Regardless of the mechanisms that may explain the pattern of HRQOL changes reported in this study, the declines observed among younger HRT discontinuers emphasize the need for communication between clinicians and patients throughout the discontinuation process. Based on current evidence obtained from clinical trials, HRT increases risk for breast cancer, stroke, and other adverse health outcomes. On that basis, HRT discontinuation is rational and may provide important health benefits. Nevertheless, short-term changes in HRQOL may occur following HRT cessation, and strategies to optimize the discontinuation process are needed. For example, current recommendations for HRT discontinuation advocate a gradual cessation in which dosing is tapered over a three to six month period [38, 39]. Ideally, future research efforts will evaluate differences in HRQOL change according to the intensity and duration of the cessation process.
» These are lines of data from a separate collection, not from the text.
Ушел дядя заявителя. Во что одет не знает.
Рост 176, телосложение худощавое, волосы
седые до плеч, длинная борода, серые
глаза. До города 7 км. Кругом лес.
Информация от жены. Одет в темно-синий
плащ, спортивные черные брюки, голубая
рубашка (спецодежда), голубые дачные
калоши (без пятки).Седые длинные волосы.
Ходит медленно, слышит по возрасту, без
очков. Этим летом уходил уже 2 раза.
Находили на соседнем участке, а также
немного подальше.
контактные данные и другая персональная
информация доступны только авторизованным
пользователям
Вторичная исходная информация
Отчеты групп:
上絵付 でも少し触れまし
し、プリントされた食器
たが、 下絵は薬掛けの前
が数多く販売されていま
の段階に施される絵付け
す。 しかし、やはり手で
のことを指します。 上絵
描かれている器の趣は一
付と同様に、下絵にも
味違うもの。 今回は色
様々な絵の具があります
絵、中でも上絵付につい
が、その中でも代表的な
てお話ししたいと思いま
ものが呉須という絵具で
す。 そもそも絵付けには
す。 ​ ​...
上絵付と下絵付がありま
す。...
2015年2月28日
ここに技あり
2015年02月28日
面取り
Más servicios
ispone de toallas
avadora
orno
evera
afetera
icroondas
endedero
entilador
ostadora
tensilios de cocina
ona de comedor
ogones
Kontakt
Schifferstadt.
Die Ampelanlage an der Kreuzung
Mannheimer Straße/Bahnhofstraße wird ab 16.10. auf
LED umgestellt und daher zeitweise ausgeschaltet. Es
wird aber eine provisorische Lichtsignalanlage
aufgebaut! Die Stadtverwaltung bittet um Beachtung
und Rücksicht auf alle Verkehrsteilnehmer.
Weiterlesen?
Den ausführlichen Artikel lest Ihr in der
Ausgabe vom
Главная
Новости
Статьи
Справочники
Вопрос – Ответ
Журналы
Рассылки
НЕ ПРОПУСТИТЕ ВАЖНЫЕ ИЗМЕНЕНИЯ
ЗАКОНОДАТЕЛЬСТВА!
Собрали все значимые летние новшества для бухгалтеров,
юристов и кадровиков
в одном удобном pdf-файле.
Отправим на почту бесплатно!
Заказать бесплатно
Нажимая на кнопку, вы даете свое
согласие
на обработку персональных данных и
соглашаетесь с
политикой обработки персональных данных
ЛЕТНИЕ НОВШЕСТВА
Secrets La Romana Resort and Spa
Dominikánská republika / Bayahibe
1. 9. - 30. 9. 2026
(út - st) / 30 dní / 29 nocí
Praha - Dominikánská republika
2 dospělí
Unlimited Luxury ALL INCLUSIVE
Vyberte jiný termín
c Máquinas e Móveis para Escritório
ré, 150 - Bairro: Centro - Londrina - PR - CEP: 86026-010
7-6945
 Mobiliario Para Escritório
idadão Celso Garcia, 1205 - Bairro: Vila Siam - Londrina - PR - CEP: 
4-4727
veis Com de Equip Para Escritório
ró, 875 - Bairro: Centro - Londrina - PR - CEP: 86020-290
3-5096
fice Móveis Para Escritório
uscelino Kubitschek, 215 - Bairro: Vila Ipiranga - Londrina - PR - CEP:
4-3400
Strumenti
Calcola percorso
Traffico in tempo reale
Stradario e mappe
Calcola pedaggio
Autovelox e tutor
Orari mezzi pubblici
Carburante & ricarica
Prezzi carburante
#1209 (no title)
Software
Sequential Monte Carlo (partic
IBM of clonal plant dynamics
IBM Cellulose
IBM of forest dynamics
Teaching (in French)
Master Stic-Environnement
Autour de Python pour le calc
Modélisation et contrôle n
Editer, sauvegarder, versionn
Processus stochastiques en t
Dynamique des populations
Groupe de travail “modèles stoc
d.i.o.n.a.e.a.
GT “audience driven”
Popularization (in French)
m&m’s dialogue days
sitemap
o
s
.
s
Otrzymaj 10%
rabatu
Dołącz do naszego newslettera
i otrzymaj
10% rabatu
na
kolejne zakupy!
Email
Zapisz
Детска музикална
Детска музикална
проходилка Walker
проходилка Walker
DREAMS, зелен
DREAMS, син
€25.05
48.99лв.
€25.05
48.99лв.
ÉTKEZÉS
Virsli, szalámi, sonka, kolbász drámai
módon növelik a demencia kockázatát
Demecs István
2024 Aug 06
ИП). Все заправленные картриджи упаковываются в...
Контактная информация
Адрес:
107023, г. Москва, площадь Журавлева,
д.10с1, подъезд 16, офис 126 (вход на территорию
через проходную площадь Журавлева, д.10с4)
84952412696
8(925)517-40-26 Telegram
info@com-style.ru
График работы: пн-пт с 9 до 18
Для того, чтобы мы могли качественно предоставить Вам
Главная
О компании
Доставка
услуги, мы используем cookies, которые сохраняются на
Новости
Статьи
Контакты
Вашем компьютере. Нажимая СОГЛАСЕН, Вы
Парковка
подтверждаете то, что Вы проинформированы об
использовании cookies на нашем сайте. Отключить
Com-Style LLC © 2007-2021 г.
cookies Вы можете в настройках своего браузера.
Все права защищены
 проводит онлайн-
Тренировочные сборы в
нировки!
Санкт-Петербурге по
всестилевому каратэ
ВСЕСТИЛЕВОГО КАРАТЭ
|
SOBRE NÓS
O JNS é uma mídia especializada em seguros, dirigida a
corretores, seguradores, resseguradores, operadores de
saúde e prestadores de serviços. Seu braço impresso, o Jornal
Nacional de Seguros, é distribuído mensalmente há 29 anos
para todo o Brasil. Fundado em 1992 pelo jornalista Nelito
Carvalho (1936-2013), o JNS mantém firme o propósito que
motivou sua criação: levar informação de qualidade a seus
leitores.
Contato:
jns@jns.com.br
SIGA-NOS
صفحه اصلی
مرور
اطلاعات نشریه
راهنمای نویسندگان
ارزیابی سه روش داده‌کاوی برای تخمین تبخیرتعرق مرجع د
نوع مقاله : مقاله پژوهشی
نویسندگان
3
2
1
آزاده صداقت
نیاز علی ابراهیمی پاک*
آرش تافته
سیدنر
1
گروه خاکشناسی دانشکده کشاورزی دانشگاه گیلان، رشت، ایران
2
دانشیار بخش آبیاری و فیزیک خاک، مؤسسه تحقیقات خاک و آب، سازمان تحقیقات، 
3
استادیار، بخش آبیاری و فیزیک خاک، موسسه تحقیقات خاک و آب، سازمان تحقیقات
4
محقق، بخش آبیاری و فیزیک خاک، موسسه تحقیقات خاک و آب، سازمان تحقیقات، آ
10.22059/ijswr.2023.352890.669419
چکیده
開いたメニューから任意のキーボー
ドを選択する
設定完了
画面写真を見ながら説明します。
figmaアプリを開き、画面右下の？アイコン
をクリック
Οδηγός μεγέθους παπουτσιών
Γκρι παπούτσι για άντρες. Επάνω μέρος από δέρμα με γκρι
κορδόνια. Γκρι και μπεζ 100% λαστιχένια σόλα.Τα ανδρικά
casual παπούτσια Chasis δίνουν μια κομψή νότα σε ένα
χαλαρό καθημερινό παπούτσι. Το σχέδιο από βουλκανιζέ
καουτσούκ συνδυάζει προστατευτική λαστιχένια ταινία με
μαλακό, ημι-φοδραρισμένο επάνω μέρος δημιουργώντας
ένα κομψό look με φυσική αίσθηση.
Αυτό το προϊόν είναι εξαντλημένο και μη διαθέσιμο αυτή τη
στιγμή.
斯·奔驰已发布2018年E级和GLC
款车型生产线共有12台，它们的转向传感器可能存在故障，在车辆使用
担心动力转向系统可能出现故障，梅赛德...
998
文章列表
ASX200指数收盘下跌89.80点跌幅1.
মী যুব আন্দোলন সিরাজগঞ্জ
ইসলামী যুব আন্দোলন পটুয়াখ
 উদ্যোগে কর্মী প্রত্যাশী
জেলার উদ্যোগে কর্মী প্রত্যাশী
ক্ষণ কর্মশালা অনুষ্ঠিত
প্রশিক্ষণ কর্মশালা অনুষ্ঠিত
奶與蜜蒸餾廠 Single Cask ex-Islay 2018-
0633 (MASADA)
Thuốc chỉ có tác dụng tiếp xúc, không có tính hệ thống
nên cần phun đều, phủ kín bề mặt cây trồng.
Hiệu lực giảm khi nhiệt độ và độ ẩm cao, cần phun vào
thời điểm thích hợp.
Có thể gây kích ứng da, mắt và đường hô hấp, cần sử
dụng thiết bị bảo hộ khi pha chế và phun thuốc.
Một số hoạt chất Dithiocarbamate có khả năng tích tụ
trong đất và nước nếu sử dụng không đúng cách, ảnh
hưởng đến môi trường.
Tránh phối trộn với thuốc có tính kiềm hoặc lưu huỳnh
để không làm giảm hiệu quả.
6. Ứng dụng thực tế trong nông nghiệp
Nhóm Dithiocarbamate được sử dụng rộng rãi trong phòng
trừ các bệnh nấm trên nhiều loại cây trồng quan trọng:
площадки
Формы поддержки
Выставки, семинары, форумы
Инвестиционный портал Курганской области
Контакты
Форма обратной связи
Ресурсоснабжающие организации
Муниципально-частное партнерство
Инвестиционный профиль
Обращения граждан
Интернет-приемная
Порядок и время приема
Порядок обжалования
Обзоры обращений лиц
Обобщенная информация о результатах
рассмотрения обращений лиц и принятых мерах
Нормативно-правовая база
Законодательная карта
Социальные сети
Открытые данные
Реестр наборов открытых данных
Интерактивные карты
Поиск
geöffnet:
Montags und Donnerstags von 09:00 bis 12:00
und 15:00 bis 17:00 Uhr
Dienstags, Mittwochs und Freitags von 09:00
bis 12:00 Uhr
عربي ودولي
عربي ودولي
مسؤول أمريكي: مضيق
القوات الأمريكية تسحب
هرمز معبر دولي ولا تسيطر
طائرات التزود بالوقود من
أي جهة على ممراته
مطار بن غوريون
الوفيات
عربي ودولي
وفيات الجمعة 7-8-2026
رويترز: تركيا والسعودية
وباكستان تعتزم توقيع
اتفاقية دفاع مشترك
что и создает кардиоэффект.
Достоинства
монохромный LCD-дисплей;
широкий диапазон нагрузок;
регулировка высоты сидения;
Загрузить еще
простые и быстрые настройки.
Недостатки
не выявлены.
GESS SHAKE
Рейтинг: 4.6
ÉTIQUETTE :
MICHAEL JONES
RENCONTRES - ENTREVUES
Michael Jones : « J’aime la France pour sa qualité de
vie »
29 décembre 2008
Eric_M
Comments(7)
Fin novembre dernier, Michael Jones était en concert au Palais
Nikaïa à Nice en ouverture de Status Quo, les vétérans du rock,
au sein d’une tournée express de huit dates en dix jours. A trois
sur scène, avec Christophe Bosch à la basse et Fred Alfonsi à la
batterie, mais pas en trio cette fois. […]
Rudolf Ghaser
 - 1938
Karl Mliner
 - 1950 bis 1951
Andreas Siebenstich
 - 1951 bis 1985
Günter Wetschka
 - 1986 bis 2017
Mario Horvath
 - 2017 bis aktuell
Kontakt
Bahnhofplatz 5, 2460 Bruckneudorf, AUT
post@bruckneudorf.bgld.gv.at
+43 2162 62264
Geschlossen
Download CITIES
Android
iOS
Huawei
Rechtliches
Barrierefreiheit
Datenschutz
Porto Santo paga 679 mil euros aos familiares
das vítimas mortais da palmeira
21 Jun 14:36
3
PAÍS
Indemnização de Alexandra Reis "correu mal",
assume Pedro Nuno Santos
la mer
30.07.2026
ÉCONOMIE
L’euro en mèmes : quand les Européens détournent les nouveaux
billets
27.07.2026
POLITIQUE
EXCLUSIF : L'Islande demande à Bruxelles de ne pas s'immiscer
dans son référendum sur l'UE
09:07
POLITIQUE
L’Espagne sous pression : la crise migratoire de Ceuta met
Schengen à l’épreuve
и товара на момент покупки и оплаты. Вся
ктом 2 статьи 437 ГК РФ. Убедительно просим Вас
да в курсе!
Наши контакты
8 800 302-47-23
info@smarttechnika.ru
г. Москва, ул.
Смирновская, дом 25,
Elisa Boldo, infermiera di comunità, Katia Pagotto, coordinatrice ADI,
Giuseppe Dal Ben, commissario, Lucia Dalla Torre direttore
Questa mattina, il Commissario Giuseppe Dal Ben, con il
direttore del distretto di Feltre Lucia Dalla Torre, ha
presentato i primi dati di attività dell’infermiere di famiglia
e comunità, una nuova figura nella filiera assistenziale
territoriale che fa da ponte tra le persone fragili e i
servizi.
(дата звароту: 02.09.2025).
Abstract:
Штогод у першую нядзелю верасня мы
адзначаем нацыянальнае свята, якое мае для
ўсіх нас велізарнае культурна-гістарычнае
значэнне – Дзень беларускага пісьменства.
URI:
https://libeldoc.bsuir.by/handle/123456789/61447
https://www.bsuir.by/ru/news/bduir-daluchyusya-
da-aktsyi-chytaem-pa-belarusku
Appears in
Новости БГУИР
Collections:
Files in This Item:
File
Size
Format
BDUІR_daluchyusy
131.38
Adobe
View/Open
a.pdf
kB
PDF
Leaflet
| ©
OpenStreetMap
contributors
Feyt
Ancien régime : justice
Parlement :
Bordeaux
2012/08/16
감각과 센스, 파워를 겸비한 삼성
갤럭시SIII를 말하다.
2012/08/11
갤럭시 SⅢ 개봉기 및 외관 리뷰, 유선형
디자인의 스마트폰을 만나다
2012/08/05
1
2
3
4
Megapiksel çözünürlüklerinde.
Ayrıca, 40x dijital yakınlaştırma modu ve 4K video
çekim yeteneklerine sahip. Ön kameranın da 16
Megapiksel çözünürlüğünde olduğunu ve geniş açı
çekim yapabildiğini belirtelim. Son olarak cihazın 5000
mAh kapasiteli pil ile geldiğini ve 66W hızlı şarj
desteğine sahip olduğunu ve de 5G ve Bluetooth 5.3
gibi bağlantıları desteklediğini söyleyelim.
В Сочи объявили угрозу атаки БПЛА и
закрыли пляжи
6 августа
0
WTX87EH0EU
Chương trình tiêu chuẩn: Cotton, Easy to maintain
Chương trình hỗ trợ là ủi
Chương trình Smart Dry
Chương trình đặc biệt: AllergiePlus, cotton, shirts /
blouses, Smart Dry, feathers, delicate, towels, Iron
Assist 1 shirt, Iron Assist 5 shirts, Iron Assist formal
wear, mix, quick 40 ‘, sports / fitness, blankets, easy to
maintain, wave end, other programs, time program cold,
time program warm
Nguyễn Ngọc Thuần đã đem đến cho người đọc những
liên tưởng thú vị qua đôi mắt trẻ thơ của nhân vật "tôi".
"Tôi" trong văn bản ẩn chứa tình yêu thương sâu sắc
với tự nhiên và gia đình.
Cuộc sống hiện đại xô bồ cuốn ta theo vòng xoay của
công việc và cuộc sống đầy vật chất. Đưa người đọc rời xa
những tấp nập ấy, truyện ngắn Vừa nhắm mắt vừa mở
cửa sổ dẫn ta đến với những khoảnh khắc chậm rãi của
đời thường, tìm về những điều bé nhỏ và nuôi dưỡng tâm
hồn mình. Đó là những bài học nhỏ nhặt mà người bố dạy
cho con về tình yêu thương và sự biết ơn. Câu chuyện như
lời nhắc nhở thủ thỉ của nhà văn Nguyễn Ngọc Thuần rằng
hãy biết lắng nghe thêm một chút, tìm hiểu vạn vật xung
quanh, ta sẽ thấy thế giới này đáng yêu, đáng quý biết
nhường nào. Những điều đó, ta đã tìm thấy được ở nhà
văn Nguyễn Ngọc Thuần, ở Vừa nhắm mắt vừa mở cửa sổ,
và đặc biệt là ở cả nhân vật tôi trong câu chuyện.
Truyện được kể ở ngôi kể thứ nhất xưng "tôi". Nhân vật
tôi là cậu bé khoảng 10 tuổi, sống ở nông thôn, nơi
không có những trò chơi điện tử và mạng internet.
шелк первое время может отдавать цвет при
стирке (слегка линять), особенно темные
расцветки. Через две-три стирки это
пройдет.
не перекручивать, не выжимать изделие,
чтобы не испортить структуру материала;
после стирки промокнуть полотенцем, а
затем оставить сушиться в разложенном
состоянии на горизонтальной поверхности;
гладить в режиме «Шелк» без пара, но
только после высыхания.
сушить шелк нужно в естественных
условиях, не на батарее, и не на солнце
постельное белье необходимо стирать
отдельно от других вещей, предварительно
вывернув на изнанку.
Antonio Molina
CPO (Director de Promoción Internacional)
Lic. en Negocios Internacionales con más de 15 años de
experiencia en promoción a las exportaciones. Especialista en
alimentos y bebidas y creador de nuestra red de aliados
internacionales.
This is the first study to present information about the impact of HRT discontinuation on HRQOL in elderly women. The results of this study suggest that there are significant age differences in response to HRT discontinuation. We believe that the present study furthers knowledge regarding older women's health in several important ways. First, it provides new information about potential declines in quality of life that women in their 60's and 70's may experience shortly after discontinuation of HRT. Awareness of these potential changes may help clinicians and patients to prepare for the discontinuation experience. These results have implications for clinical practice, suggesting that more clinical and social support may be needed for older women discontinuing HRT. These findings also highlight the importance of communication between health care providers and patients throughout the discontinuation process. Secondly, the results of this study suggest that many women aged 85 or older, including long-term users of HRT, may be able to discontinue HRT with little or no negative impact on quality of life. In fact, some women in this age group may experience improvements in quality of life upon HRT cessation, although the mechanisms involved in the observed improvements are not yet understood.

Finally, this study also has implications for health policy in that it illustrates the value of health monitoring and surveillance as a component of health program administration. Health-related quality of life is an important factor that should be considered when making clinical decisions and developing health policies. By adding an optional survey to the application process, the PACE Program has demonstrated a commitment to understanding the health status and needs of its older patient population. The use of survey measures such as those described in this study provide a useful framework for the evaluation of clinical program initiatives, and also provide a valuable resource for addressing relevant research questions. We hope that the work described here may encourage administrators of other programs to consider adopting similar health surveillance strategies.